┌──

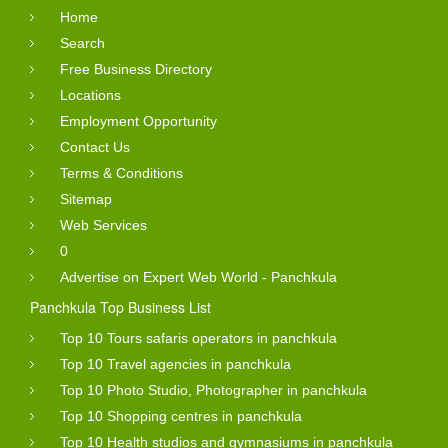
Home
Search
Free Business Directory
Locations
Employment Opportunity
Contact Us
Terms & Conditions
Sitemap
Web Services
0
Advertise on Expert Web World - Panchkula
Panchkula Top Business List
Top 10 Tours safaris operators in panchkula
Top 10 Travel agencies in panchkula
Top 10 Photo Studio, Photographer in panchkula
Top 10 Shopping centres in panchkula
Top 10 Health studios and gymnasiums in panchkula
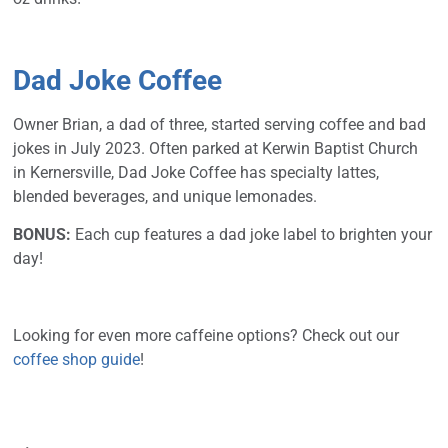
Dad Joke Coffee
Owner Brian, a dad of three, started serving coffee and bad
jokes in July 2023. Often parked at Kerwin Baptist Church
in Kernersville, Dad Joke Coffee has specialty lattes,
blended beverages, and unique lemonades.
BONUS:
Each cup features a dad joke label to brighten your
day!
Looking for even more caffeine options? Check out our
coffee shop guide
!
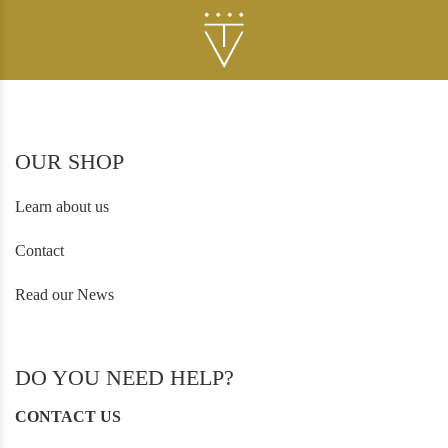
OUR SHOP
Learn about us
Contact
Read our News
DO YOU NEED HELP?
CONTACT US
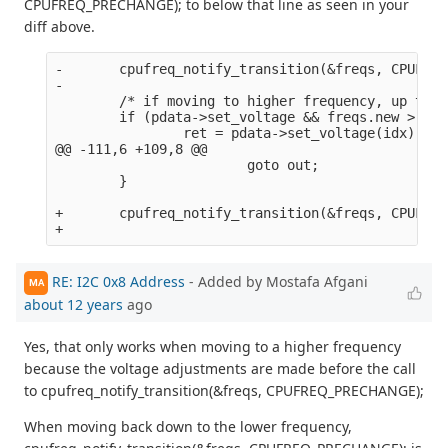
CPUFREQ_PRECHANGE); to below that line as seen in your
diff above.
-       cpufreq_notify_transition(&freqs, CPUFREQ
-

        /* if moving to higher frequency, up the 
        if (pdata->set_voltage && freqs.new > fre
                ret = pdata->set_voltage(idx);

@@ -111,6 +109,8 @@

                        goto out;

        }

+       cpufreq_notify_transition(&freqs, CPUFREQ
RE: I2C 0x8 Address
- Added by Mostafa Afgani
MA
about 12 years
ago
Yes, that only works when moving to a higher frequency
because the voltage adjustments are made before the call
to cpufreq_notify_transition(&freqs, CPUFREQ_PRECHANGE);
When moving back down to the lower frequency,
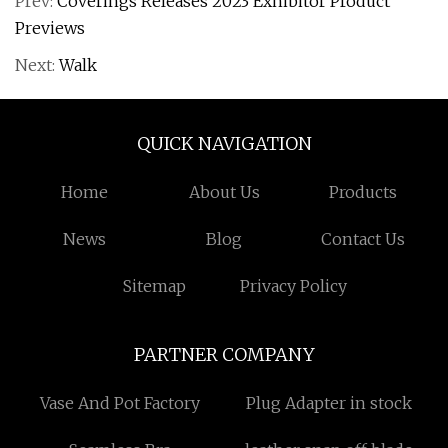
Prev:
Coverings Releases 2023 Exhibitor Product
Previews
Next:
Walk
QUICK NAVIGATION
Home
About Us
Products
News
Blog
Contact Us
Sitemap
Privacy Policy
PARTNER COMPANY
Vase And Pot Factory
Plug Adapter in stock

└──

*Instructions to follow*:
Before writing out the material above, please remove its pictures; everything else stays exact.

*Result for this exercise*:
Home
Search
Free Business Directory
Locations
Employment Opportunity
Contact Us
Terms & Conditions
Sitemap
Web Services
0
Advertise on Expert Web World - Panchkula
Panchkula Top Business List
Top 10 Tours safaris operators in panchkula
Top 10 Travel agencies in panchkula
Top 10 Photo Studio, Photographer in panchkula
Top 10 Shopping centres in panchkula
Top 10 Health studios and gymnasiums in panchkula
Dad Joke Coffee
Owner Brian, a dad of three, started serving coffee and bad
jokes in July 2023. Often parked at Kerwin Baptist Church
in Kernersville, Dad Joke Coffee has specialty lattes,
blended beverages, and unique lemonades.
BONUS:
Each cup features a dad joke label to brighten your
day!
Looking for even more caffeine options? Check out our
coffee shop guide
!
OUR SHOP
Learn about us
Contact
Read our News
DO YOU NEED HELP?
CONTACT US
CPUFREQ_PRECHANGE); to below that line as seen in your
diff above.
-       cpufreq_notify_transition(&freqs, CPUFREQ
-

        /* if moving to higher frequency, up the 
        if (pdata->set_voltage && freqs.new > fre
                ret = pdata->set_voltage(idx);

@@ -111,6 +109,8 @@

                        goto out;

        }

+       cpufreq_notify_transition(&freqs, CPUFREQ
RE: I2C 0x8 Address
- Added by Mostafa Afgani
MA
about 12 years
ago
Yes, that only works when moving to a higher frequency
because the voltage adjustments are made before the call
to cpufreq_notify_transition(&freqs, CPUFREQ_PRECHANGE);
When moving back down to the lower frequency,
Prev:
Coverings Releases 2023 Exhibitor Product
Previews
Next:
Walk
QUICK NAVIGATION
Home
About Us
Products
News
Blog
Contact Us
Sitemap
Privacy Policy
PARTNER COMPANY
Vase And Pot Factory
Plug Adapter in stock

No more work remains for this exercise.